By 1808Delaware
On March 3 and 4, voices at the pulpit will turn toward the planet.
At Methodist Theological School in Ohio, the 2026 Schooler Institute on Preaching will ask a blunt question: What does faithful preaching sound like in an age of climate disruption? The theme this year does not tiptoe. “What on Earth? An Urgent Call to Ecologically Sound Preaching” signals both theological depth and practical urgency. Leading the conversation is scholar, author and preacher HyeRan Kim-Cragg, whose work sits at the intersection of postcolonial theology, homiletics and environmental justice.
This is not a theoretical exercise. It is a challenge to how clergy speak, how congregations listen, and how faith communities act.
A Pulpit That Faces the Planet
Kim-Cragg serves as principal of Emmanuel College, a theological college of Victoria University in the University of Toronto, where she earned her Doctor of Theology degree. A leading postcolonial scholar in homiletics, she has helped shape global conversations about preaching in a climate-changed world.

Since 2020, she has served on the Executive Committee of the Academy of Homiletics, co-leading its Preaching, Environment and Climate Crisis workgroup.
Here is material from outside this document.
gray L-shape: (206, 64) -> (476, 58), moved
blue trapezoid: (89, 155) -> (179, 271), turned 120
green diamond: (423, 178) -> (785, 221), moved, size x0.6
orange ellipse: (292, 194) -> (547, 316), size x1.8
She also sits on the editorial boards of the journals Homiletic and the International Journal of Homiletics. For more than 25 years, she has served the United Church of Canada.
In other words, she brings both scholarship and church-grounded experience. That matters. Too often environmental discourse either drifts into abstraction or collapses into partisan shorthand. Ecologically sound preaching demands something harder: theological clarity, moral courage and pastoral sensitivity. Kim-Cragg’s lectures and sermons at Schooler will press into that tension.
Theology, Ecology and Worship in Conversation
The institute will not be a one-voice event. Associate Professor of Theology, Ecology and Race Christopher Carter will lead a conversation about preaching in what he calls “these challenging days.” His scholarship explores how race, ecology and Christian theology intersect. Any honest conversation about environmental crisis must acknowledge who bears the heaviest burdens and why.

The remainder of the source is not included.